───── DATA FOR THIS TASK

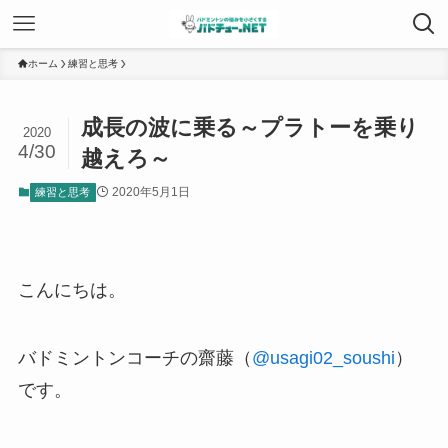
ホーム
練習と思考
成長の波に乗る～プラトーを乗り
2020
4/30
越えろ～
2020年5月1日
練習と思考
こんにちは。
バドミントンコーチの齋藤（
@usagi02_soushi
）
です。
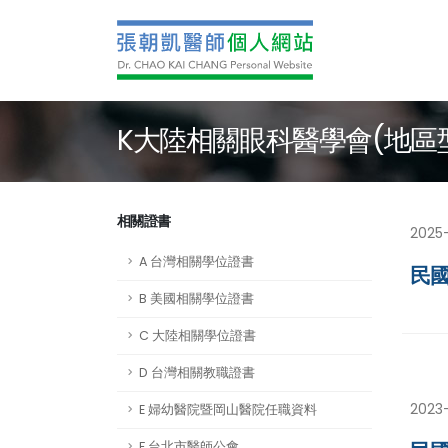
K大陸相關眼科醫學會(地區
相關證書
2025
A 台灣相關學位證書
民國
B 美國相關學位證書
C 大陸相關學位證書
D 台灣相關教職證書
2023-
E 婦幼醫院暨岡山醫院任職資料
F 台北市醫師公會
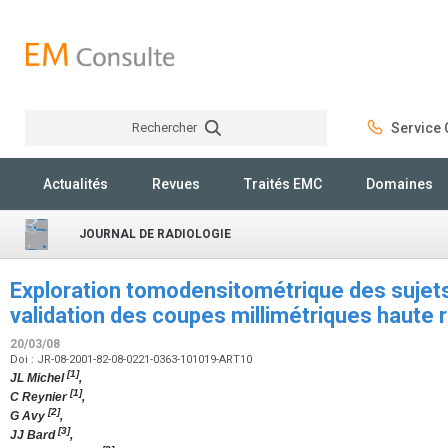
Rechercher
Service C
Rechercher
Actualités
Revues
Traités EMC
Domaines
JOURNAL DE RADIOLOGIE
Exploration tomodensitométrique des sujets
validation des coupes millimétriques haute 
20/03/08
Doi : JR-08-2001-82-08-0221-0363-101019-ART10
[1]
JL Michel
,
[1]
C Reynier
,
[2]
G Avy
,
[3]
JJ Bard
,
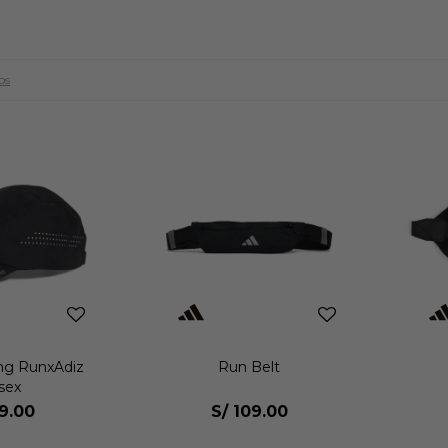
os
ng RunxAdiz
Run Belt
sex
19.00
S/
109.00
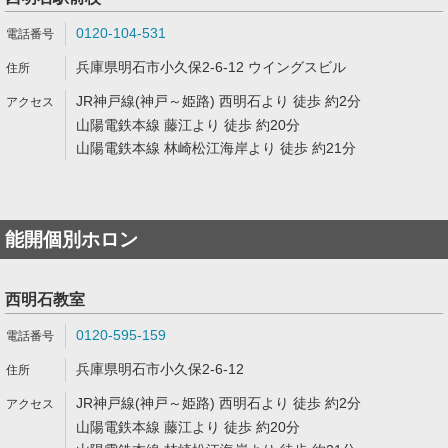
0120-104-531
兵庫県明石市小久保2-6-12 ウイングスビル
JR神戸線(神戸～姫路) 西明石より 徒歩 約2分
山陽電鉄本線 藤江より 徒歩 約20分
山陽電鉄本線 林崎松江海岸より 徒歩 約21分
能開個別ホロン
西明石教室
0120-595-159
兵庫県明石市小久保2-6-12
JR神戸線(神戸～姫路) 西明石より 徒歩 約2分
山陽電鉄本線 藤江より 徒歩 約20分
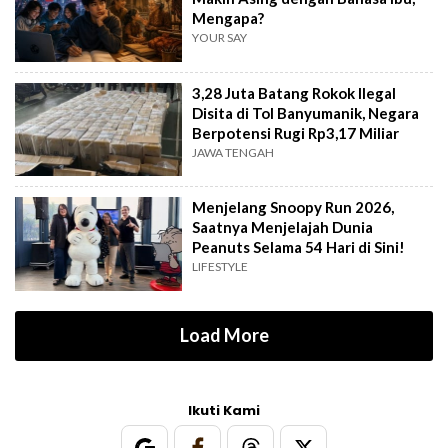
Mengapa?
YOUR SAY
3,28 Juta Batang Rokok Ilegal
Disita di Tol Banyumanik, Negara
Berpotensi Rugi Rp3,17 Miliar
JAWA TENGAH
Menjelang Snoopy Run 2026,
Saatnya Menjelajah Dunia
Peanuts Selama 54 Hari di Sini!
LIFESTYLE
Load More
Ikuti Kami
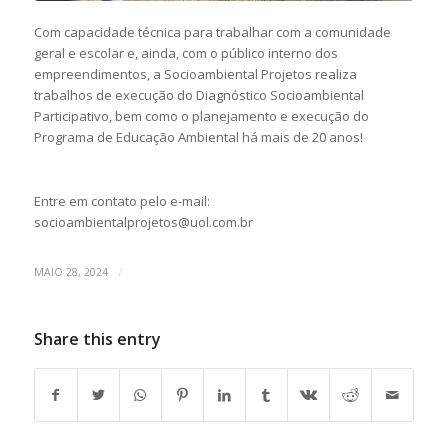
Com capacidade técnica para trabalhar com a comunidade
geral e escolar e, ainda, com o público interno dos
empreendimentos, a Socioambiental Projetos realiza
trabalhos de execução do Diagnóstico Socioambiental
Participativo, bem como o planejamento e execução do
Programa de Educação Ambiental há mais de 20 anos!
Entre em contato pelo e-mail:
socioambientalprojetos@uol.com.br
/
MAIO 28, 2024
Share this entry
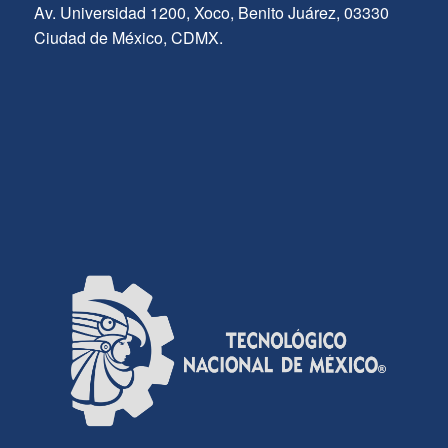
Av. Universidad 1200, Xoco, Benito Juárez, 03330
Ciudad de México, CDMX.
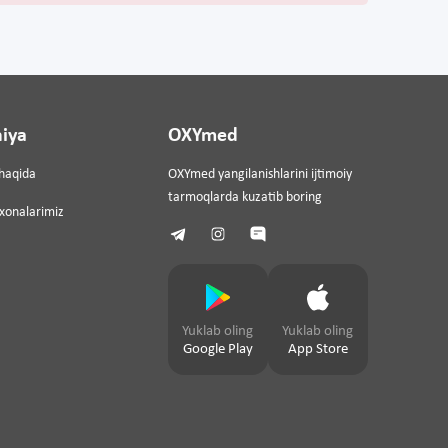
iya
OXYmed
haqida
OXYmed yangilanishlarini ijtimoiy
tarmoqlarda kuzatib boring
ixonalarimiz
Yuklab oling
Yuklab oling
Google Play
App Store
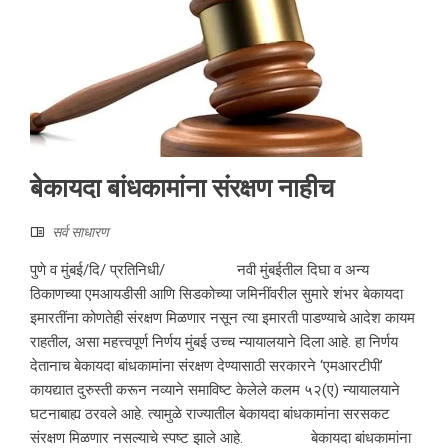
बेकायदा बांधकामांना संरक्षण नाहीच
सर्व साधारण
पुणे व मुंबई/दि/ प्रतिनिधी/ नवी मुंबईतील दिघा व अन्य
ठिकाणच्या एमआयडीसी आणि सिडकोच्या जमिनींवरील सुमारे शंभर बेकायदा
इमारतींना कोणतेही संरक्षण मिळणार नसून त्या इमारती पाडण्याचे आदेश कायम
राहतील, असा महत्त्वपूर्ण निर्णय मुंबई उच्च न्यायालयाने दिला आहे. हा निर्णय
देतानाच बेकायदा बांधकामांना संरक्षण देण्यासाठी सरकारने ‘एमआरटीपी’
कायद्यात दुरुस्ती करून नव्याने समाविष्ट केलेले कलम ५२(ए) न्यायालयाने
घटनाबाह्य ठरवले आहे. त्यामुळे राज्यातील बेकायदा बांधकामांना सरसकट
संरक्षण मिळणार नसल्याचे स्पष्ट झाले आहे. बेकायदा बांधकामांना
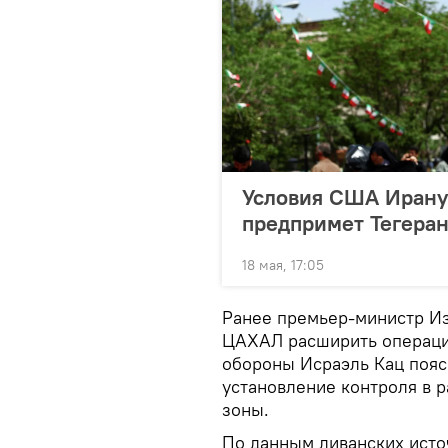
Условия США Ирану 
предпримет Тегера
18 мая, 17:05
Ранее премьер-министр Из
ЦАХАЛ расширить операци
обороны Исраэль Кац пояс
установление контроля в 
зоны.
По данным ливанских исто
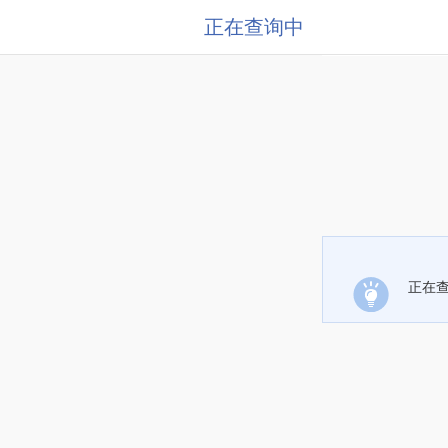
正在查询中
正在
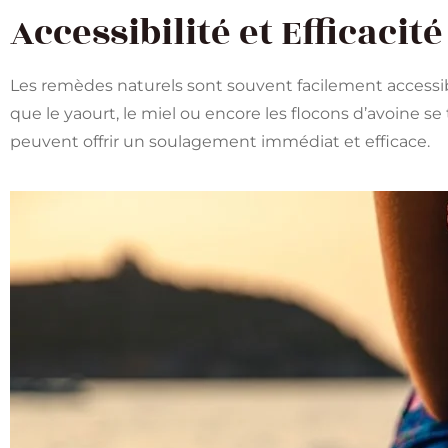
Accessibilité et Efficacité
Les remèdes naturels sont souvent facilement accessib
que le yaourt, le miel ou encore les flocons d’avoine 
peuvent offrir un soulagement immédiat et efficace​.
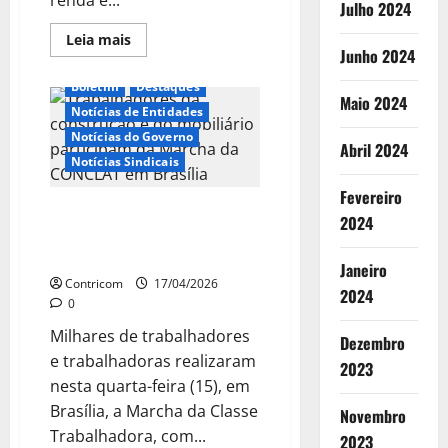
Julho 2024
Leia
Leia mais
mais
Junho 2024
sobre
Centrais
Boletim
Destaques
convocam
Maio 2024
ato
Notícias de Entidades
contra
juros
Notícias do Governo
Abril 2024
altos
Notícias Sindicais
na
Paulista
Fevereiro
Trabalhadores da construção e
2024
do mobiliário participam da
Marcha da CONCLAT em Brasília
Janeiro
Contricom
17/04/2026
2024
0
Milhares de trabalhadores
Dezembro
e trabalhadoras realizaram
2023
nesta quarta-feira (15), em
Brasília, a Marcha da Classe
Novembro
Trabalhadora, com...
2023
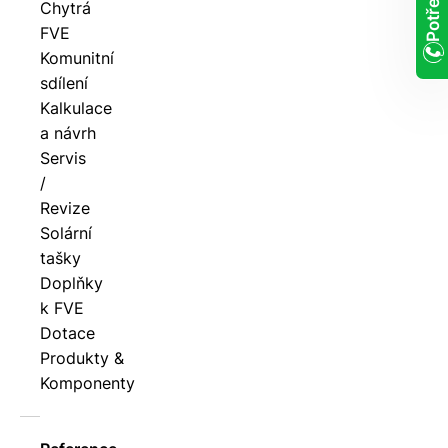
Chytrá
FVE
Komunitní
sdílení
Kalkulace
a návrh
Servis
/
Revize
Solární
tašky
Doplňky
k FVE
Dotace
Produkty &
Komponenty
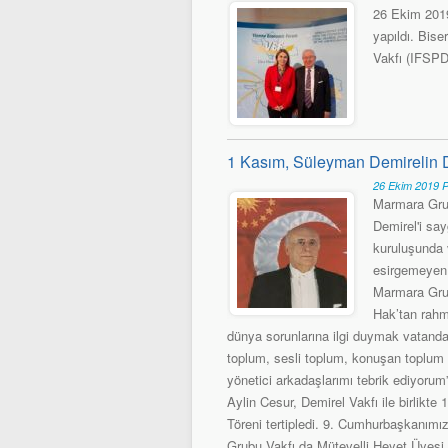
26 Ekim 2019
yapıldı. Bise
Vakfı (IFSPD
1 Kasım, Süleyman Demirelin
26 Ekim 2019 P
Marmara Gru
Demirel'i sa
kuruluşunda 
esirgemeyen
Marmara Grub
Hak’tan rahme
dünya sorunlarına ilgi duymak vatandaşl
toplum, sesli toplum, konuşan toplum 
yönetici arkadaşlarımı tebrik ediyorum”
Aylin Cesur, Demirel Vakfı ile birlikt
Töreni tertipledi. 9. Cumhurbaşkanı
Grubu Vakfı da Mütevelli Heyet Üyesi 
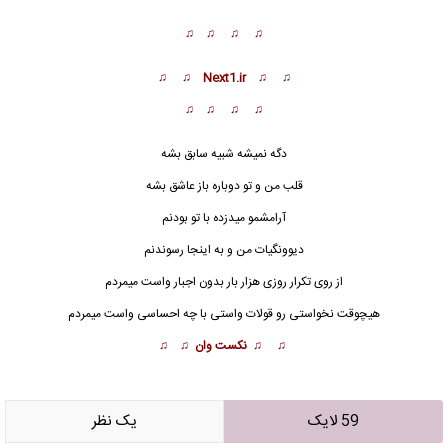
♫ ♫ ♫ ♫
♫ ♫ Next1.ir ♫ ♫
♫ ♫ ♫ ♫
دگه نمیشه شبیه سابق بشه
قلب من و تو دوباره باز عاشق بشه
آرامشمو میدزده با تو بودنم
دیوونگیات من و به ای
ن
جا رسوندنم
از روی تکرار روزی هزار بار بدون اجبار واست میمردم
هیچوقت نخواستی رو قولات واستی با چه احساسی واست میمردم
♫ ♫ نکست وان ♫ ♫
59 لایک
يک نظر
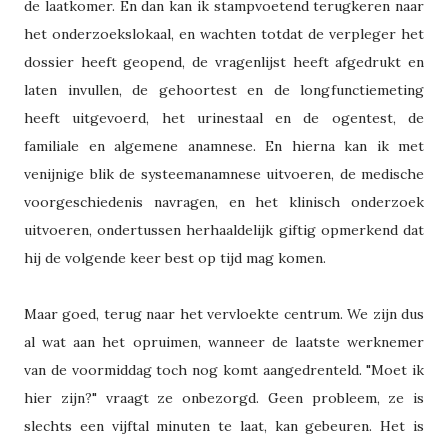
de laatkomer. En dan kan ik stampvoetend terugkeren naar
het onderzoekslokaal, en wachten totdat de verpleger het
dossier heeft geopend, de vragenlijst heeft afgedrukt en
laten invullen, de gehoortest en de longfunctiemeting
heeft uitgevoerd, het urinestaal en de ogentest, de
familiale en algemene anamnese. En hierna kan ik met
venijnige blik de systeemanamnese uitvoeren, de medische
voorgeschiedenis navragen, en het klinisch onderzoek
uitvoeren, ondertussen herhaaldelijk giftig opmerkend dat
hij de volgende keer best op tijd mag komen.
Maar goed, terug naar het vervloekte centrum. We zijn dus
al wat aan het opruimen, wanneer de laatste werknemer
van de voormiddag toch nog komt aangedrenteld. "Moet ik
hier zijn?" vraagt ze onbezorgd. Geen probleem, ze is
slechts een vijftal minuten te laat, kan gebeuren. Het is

──────────

(TASK REQUIREMENTS): Please reproduce the entries above line by line, exactly, leaving out each image.

(ANSWER FOR THIS EXERCISE):
ホーム
練習と思考
成長の波に乗る～プラトーを乗り
2020
4/30
越えろ～
2020年5月1日
練習と思考
こんにちは。
バドミントンコーチの齋藤（
@usagi02_soushi
）
です。
K大陸相關眼科醫學會(地區
相關證書
2025
A 台灣相關學位證書
民國
B 美國相關學位證書
C 大陸相關學位證書
D 台灣相關教職證書
2023-
E 婦幼醫院暨岡山醫院任職資料
F 台北市醫師公會
Rechercher
Service C
Rechercher
Actualités
Revues
Traités EMC
Domaines
JOURNAL DE RADIOLOGIE
Exploration tomodensitométrique des sujets
validation des coupes millimétriques haute 
20/03/08
Doi : JR-08-2001-82-08-0221-0363-101019-ART10
[1]
JL Michel
,
[1]
C Reynier
,
[2]
G Avy
,
[3]
JJ Bard
,
os
ng RunxAdiz
Run Belt
sex
19.00
S/
109.00
0120-104-531
兵庫県明石市小久保2-6-12 ウイングスビル
JR神戸線(神戸～姫路) 西明石より 徒歩 約2分
山陽電鉄本線 藤江より 徒歩 約20分
山陽電鉄本線 林崎松江海岸より 徒歩 約21分
能開個別ホロン
西明石教室
0120-595-159
兵庫県明石市小久保2-6-12
JR神戸線(神戸～姫路) 西明石より 徒歩 約2分
山陽電鉄本線 藤江より 徒歩 約20分
Mengapa?
YOUR SAY
3,28 Juta Batang Rokok Ilegal
Disita di Tol Banyumanik, Negara
Berpotensi Rugi Rp3,17 Miliar
JAWA TENGAH
Menjelang Snoopy Run 2026,
Saatnya Menjelajah Dunia
Peanuts Selama 54 Hari di Sini!
LIFESTYLE
Load More
Ikuti Kami
Com capacidade técnica para trabalhar com a comunidade
geral e escolar e, ainda, com o público interno dos
empreendimentos, a Socioambiental Projetos realiza
trabalhos de execução do Diagnóstico Socioambiental
Participativo, bem como o planejamento e execução do
Programa de Educação Ambiental há mais de 20 anos!
Entre em contato pelo e-mail:
socioambientalprojetos@uol.com.br
/
MAIO 28, 2024
Share this entry
Av. Universidad 1200, Xoco, Benito Juárez, 03330
Ciudad de México, CDMX.
iya
OXYmed
haqida
OXYmed yangilanishlarini ijtimoiy
tarmoqlarda kuzatib boring
ixonalarimiz
Yuklab oling
Yuklab oling
Google Play
App Store
बेकायदा बांधकामांना संरक्षण नाहीच
सर्व साधारण
पुणे व मुंबई/दि/ प्रतिनिधी/ नवी मुंबईतील दिघा व अन्य
ठिकाणच्या एमआयडीसी आणि सिडकोच्या जमिनींवरील सुमारे शंभर बेकायदा
इमारतींना कोणतेही संरक्षण मिळणार नसून त्या इमारती पाडण्याचे आदेश कायम
राहतील, असा महत्त्वपूर्ण निर्णय मुंबई उच्च न्यायालयाने दिला आहे. हा निर्णय
देतानाच बेकायदा बांधकामांना संरक्षण देण्यासाठी सरकारने ‘एमआरटीपी’
कायद्यात दुरुस्ती करून नव्याने समाविष्ट केलेले कलम ५२(ए) न्यायालयाने
घटनाबाह्य ठरवले आहे. त्यामुळे राज्यातील बेकायदा बांधकामांना सरसकट
संरक्षण मिळणार नसल्याचे स्पष्ट झाले आहे. बेकायदा बांधकामांना
Условия США Ирану 
предпримет Тегера
18 мая, 17:05
Ранее премьер-министр Из
ЦАХАЛ расширить операци
обороны Исраэль Кац пояс
установление контроля в 
зоны.
По данным ливанских исто
正在查询中
正在
Accessibilité et Efficacité
Les remèdes naturels sont souvent facilement accessib
que le yaourt, le miel ou encore les flocons d’avoine 
peuvent offrir un soulagement immédiat et efficace​.
Julho 2024
Leia
Leia mais
mais
Junho 2024
sobre
Centrais
Boletim
Destaques
convocam
Maio 2024
ato
Notícias de Entidades
contra
juros
Notícias do Governo
Abril 2024
altos
Notícias Sindicais
na
Paulista
Fevereiro
Trabalhadores da construção e
2024
do mobiliário participam da
Marcha da CONCLAT em Brasília
Janeiro
Contricom
17/04/2026
2024
0
Milhares de trabalhadores
Dezembro
e trabalhadoras realizaram
2023
nesta quarta-feira (15), em
Brasília, a Marcha da Classe
Novembro
Trabalhadora, com...
2023
Chytrá
FVE
Komunitní
sdílení
Kalkulace
a návrh
Servis
/
Revize
Solární
tašky
Doplňky
k FVE
Dotace
Produkty &
Komponenty
26 Ekim 2019
yapıldı. Bise
Vakfı (IFSPD
1 Kasım, Süleyman Demirelin
26 Ekim 2019 P
Marmara Gru
Demirel'i sa
kuruluşunda 
esirgemeyen
Marmara Grub
Hak’tan rahme
dünya sorunlarına ilgi duymak vatandaşl
toplum, sesli toplum, konuşan toplum 
yönetici arkadaşlarımı tebrik ediyorum”
Aylin Cesur, Demirel Vakfı ile birlikt
Töreni tertipledi. 9. Cumhurbaşkanı
Grubu Vakfı da Mütevelli Heyet Üyesi 
♫ ♫ ♫ ♫
♫ ♫ Next1.ir ♫ ♫
♫ ♫ ♫ ♫
دگه نمیشه شبیه سابق بشه
قلب من و تو دوباره باز عاشق بشه
آرامشمو میدزده با تو بودنم
دیوونگیات من و به ای
ن
جا رسوندنم
از روی تکرار روزی هزار بار بدون اجبار واست میمردم
هیچوقت نخواستی رو قولات واستی با چه احساسی واست میمردم
♫ ♫ نکست وان ♫ ♫
59 لایک
يک نظر
de laatkomer. En dan kan ik stampvoetend terugkeren naar
het onderzoekslokaal, en wachten totdat de verpleger het
dossier heeft geopend, de vragenlijst heeft afgedrukt en
laten invullen, de gehoortest en de longfunctiemeting
heeft uitgevoerd, het urinestaal en de ogentest, de
familiale en algemene anamnese. En hierna kan ik met
venijnige blik de systeemanamnese uitvoeren, de medische
voorgeschiedenis navragen, en het klinisch onderzoek
uitvoeren, ondertussen herhaaldelijk giftig opmerkend dat
hij de volgende keer best op tijd mag komen.
Maar goed, terug naar het vervloekte centrum. We zijn dus
al wat aan het opruimen, wanneer de laatste werknemer
van de voormiddag toch nog komt aangedrenteld. "Moet ik
hier zijn?" vraagt ze onbezorgd. Geen probleem, ze is
slechts een vijftal minuten te laat, kan gebeuren. Het is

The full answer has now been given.